Model efficiency factor (EF)

$$EF=1-\frac{\sum _{i=1}^{N}{[{({G}_{o})}_{i}-{({G}_{p})}_{i}]}^{2}}{\sum _{i=1}^{N}{[{({G}_{o})}_{i}-{\bar{G}}_{o}]}^{2}},\,-\,\infty < EF\le 1$$
(8)

Agreement index (d)

$$d=1-\frac{\sum _{i=1}^{N}{[{({G}_{o})}_{i}-{({G}_{p})}_{i}]}^{2}}{\sum _{i=1}^{N}{[|{({G}_{o})}_{i}-{\bar{G}}_{o}|+|{({G}_{p})}_{i}-{\bar{G}}_{o}|]}^{2}},\,0 < d\le 1$$
(9)

where N is the number of experimental data. Go and Gp are respectively the experimental and predicted data points for a gene using the data from other genes as input data. \({\bar{G}}_{o}\) is the average value of the observed genes determined by \({\bar{G}}_{o}=\frac{1}{N}\sum _{i=1}^{N}{({G}_{o})}_{i}\). RMSE shows the average difference between the predicted (Gp) and observed (Go) gene for ith data. Reduced values of RMSE and MBE show a better prediction. Efficiency factor (EF) shows the correlation between the predicted and experimental data and shows the goodness-of-fit of the model between prediction and observations and R2. The agreement index, d, can be implemented to make a cross-comparison between the predicted and experimental data ranging from 0 (no correlation) to 1 (perfect correlation) and R273. Based on the accuracy of the model’s prediction, d is better suited than R2 for the model evaluation. To test the direction (a negative or a positive correlation) of the relationship among genes, we performed the correlation analysis using the Pearson’s rank correlation analysis method73.

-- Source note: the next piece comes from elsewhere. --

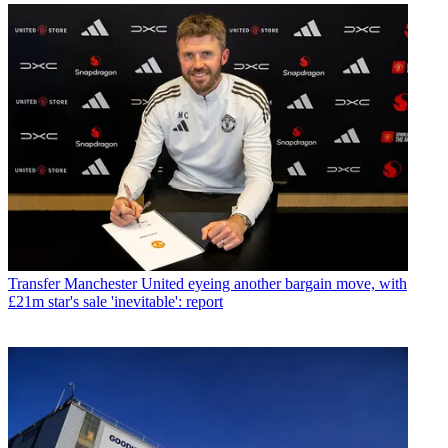
Transfer
Manchester United eyeing another bargain move, with
£21m star's sale 'inevitable': report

Nonlinear-based principal components analysis (PCA) method

The nonlinear-based principal components analysis (nonlinear PCA) transforms several correlated variables into a smaller number of uncorrelated variables25. This method simplifies the complexity of high-dimensional data74. PCA determines the patterns of datasets with a high dimension. The main advantage of PCA is to find other patterns for datasets and compresses the data of genes by reducing their number of dimensions. Nonlinear PCA compresses the expression data of genes with five dimensions into two dimensions. Then, PCA illustrates the relations between the predicted and experimental data. Therefore by using the nonlinear-based PCA, we reduced the dimensions of mRNA expression data of genes in both experimental and predicted phases and evaluated the prediction accuracy of MLRSM model75.